◆ Data supplied
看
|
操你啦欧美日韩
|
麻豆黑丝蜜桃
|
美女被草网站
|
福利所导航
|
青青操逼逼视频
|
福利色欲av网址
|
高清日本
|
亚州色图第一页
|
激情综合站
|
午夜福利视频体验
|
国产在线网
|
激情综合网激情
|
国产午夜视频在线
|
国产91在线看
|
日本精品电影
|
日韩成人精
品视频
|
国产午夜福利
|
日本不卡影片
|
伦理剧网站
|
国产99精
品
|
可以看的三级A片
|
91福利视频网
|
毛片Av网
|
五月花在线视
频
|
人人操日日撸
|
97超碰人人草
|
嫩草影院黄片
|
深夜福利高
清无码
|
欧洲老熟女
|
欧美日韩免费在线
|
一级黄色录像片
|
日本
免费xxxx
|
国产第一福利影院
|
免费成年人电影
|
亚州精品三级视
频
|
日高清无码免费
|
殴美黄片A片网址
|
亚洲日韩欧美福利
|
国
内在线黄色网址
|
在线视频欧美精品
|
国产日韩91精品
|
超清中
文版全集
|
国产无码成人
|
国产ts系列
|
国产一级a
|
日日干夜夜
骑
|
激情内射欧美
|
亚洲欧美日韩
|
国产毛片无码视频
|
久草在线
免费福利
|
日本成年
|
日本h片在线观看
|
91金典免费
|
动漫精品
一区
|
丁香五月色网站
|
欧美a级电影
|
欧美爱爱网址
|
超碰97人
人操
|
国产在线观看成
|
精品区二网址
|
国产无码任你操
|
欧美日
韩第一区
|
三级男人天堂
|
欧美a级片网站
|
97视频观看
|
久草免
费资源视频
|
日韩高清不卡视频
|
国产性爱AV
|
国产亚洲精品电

◆ Work instructions
Output each record precisely as given.

◆ Output for this exercise
看
|
操你啦欧美日韩
|
麻豆黑丝蜜桃
|
美女被草网站
|
福利所导航
|
青青操逼逼视频
|
福利色欲av网址
|
高清日本
|
亚州色图第一页
|
激情综合站
|
午夜福利视频体验
|
国产在线网
|
激情综合网激情
|
国产午夜视频在线
|
国产91在线看
|
日本精品电影
|
日韩成人精
品视频
|
国产午夜福利
|
日本不卡影片
|
伦理剧网站
|
国产99精
品
|
可以看的三级A片
|
91福利视频网
|
毛片Av网
|
五月花在线视
频
|
人人操日日撸
|
97超碰人人草
|
嫩草影院黄片
|
深夜福利高
清无码
|
欧洲老熟女
|
欧美日韩免费在线
|
一级黄色录像片
|
日本
免费xxxx
|
国产第一福利影院
|
免费成年人电影
|
亚州精品三级视
频
|
日高清无码免费
|
殴美黄片A片网址
|
亚洲日韩欧美福利
|
国
内在线黄色网址
|
在线视频欧美精品
|
国产日韩91精品
|
超清中
文版全集
|
国产无码成人
|
国产ts系列
|
国产一级a
|
日日干夜夜
骑
|
激情内射欧美
|
亚洲欧美日韩
|
国产毛片无码视频
|
久草在线
免费福利
|
日本成年
|
日本h片在线观看
|
91金典免费
|
动漫精品
一区
|
丁香五月色网站
|
欧美a级电影
|
欧美爱爱网址
|
超碰97人
人操
|
国产在线观看成
|
精品区二网址
|
国产无码任你操
|
欧美日
韩第一区
|
三级男人天堂
|
欧美a级片网站
|
97视频观看
|
久草免
费资源视频
|
日韩高清不卡视频
|
国产性爱AV
|
国产亚洲精品电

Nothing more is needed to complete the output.